Between 1916 & 1918 the Germans produced three types of steel helmet, the M16, M18, and the M18 Cut-Out (the latter was introduced only in 1918, had a wavy rim, and most examples you see today are fakes, only 100,000 being produced for field trials). There was no M17.
Actually, that isn’t strictly true. There was a M17 but it referred only to a new liner band on the inside of the M16, introduced in 1917 and made of steel as opposed to leather due to a shortage of raw materials, and with chromed leather padding attached, not to a separate helmet.
The Stahlhelm (steel helmet) replaced, of course, the traditional boiled leather Picklehaube (literally spiked hood) that had been in use for many years,…
…and contributed hugely to my complete inability to watch First World War films where the Tommies are all in Brodies (the British steel helmet), and they’re all retreating from Mons or being gassed at Second Ypres, pursued by the Germans in their Stahlhelme.

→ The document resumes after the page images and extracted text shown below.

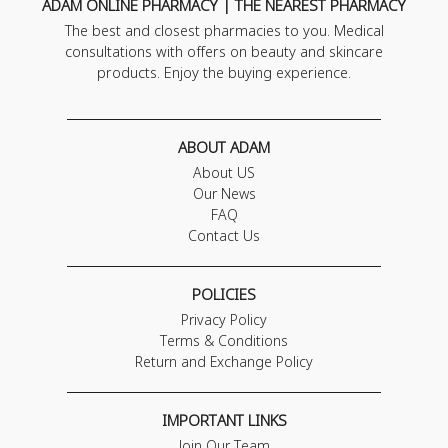
ADAM ONLINE PHARMACY | THE NEAREST PHARMACY
The best and closest pharmacies to you. Medical
consultations with offers on beauty and skincare
products. Enjoy the buying experience.
ABOUT ADAM
About US
Our News
FAQ
Contact Us
POLICIES
Privacy Policy
Terms & Conditions
Return and Exchange Policy
IMPORTANT LINKS
Join Our Team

Anyway, don’t get me started on that.
As finding a relic helmet with liner and padding still attached after all these years is unlikely, there is one other thing that differentiates the M16 from the M18, and which has to do with the chinstrap, as I’ll explain later.
Otherwise the two helmets were basically the same, or at least as identical as more than a dozen different factories across Germany could make them; there were slight variations from factory to factory, the best known variation referred to these days as the ‘Duck-Bill’ – not much imagination required – but the Germans never made any technical distinction between these variations.
The Great War was an artillery war. The one thing that never stopped was the sound of the guns firing from their positions behind the lines, and the huge numbers of head injuries suffered by both sides in the first year of the war, many from exploding shrapnel, led to inevitable research into head protection.
The German helmet was made of high quality chromium-nickel steel, with the familiar sloping skirts and peak we recognise so well (and surely providing much better protection than the British Brodie helmet), and with the strange lugs…
…on either side (which Second World War German helmets don’t have), and which provide one of the most common questions I get asked, “What were they for?”. And it’s a fair question too. They had two purposes, one to provide ventilation, and the other to attach a steel plate that covered the front of the helmet, providing sentries with double protection, although I don’t think this use proved very practical, as there are only a few photos I have ever seen showing its use (hence the very nice inset example from an old auction photo – not mine, I hasten to add).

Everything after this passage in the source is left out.